Offensive Near Serb Fortress Bosnian Government Says Push Halted At Banja Luka

Associated Press

The Bosnian government claimed it had halted an offensive near this Serb stronghold on Saturday amid reports that Serbia’s powerful president had threatened to send in troops.

Battered by territorial losses and struggling to cope with a flood of hopeless refugees, Bosnian Serb leaders debated whether they should stick by or abandon a nationwide truce that began Thursday.

In Sarajevo, the chairman of the U.S. joint chiefs of staff, Gen. John Shalikashvili, met with government and military leaders to review NATO plans to send troops, including 25,000 Americans, to police any peace settlement.

The U.S.-brokered truce has quieted fighting throughout Bosnia except in the hotly contested northwest, where the Serbs have suffered substantial losses.

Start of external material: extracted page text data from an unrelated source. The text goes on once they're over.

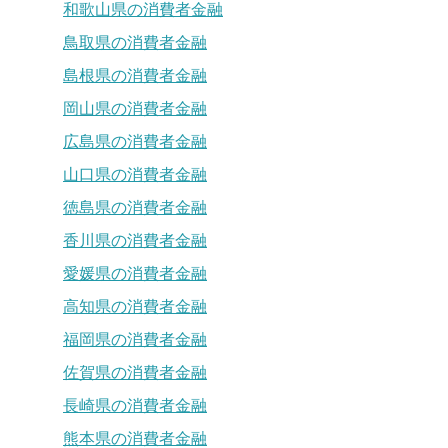
和歌山県の消費者金融
鳥取県の消費者金融
島根県の消費者金融
岡山県の消費者金融
広島県の消費者金融
山口県の消費者金融
徳島県の消費者金融
香川県の消費者金融
愛媛県の消費者金融
高知県の消費者金融
福岡県の消費者金融
佐賀県の消費者金融
長崎県の消費者金融
熊本県の消費者金融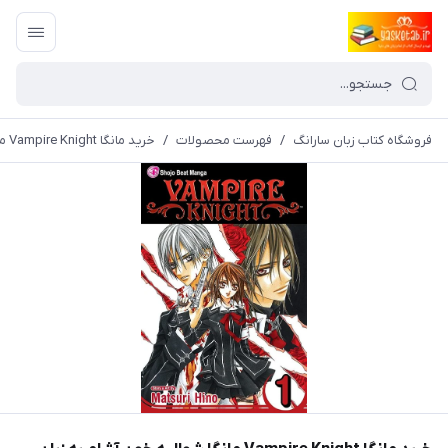
فروشگاه کتاب زبان سارانگ
/
فهرست محصولات
/
خرید مانگا Vampire Knight مانگا شوالیه خون‌ آشام به زبان انگلیسی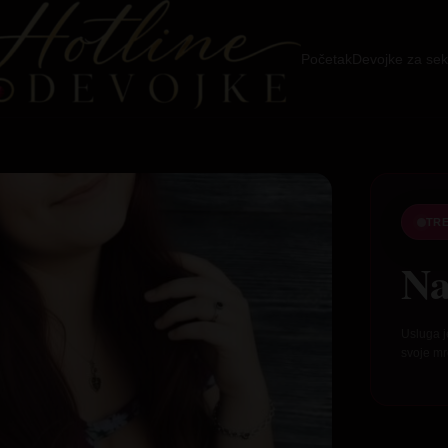
Početak
Devojke za sek
TR
Na
Usluga j
svoje mr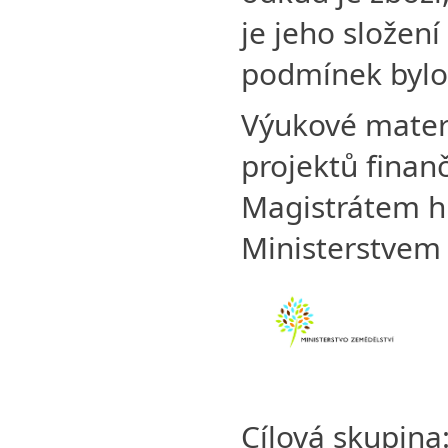
je jeho složení
podmínek bylo
Výukové materi
projektů finan
Magistrátem h
Ministerstvem
Cílová skupina: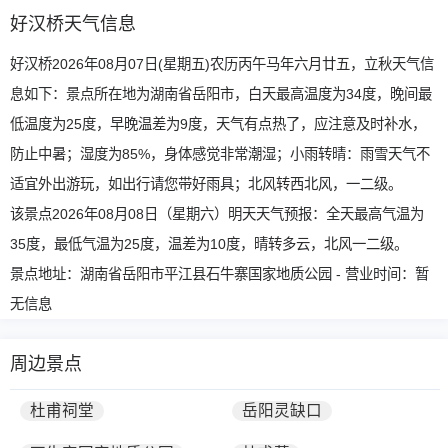
好汉桥天气信息
好汉桥2026年08月07日(星期五)农历丙午马年六月廿五，立秋天气信
息如下：景点所在地为湖南省岳阳市，白天最高温度为34度，晚间最
低温度为25度，早晚温差为9度，天气有点热了，应注意及时补水，
防止中暑；湿度为85%，身体感觉非常潮湿；小雨转晴：雨雪天气不
适宜外出游玩，如出行请您带好雨具；北风转西北风，一二级。
该景点2026年08月08日（星期六）明天天气预报：全天最高气温为
35度，最低气温为25度，温差为10度，晴转多云，北风一二级。
景点地址：湖南省岳阳市平江县石牛寨国家地质公园 - 营业时间：暂
无信息
周边景点
杜甫祠堂
岳阳灵缺口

Muslim-led government and allied Croat troops have advanced on the Serbs’ most vital city of Banja Luka and the nearby town of Prijedor. The fall of Banja Luka would be tantamount to total defeat for the Bosnian Serbs, and direct attacks on it would almost certainly lead to Yugoslav army intervention.

Bosnian Prime Minister Haris Silajdzic said the fighting subsided Saturday because Serbs “are slowing their attacks down.” The Serb military claimed the government was still attacking west of Banja Luka.

U.N. observers arrived on the Serb side of the front line at the invitation of Serb leaders, who demanded the world determine who breached the truce.

U.N. officials have said they could not judge the level of fighting nor who initiated it because they were barred from the area.

U.N. spokesman Lt. Col. Chris Vernon warned the government that if it did not allow similar inspections on its side, “people will conclude that you are not adhering to the cease-fire.”

In Banja Luka, Serb leaders discussed whether to stick with the U.S.-led peace process. They had reluctantly signed up for talks at the behest of Serbian President Slobodan Milosevic, but also would depend on his troops to hit back with any real force on the battlefield.

“Our enemies do not respect the cease-fire,” said Momcilo Krajisnik, a Serb leader. “We find ourselves in the position to either have the peace process collapse, or to make it crystal clear that we shall not accept such a false cease-fire and such an approving attitude of the international community toward the Muslim and Croat behavior.”

In Sarajevo, Shalikashvili said that “any fighting is a serious threat to the cease-fire.” He added that NATO airstrikes so far used only against the Serbs - remained an option to stop attacks.

At U.N.-mediated talks in Sarajevo in conjunction with the cease-fire, the warring sides agreed to provide maps by Sunday night of the confrontation lines, U.N. officials said. That could be a first step toward disengagement.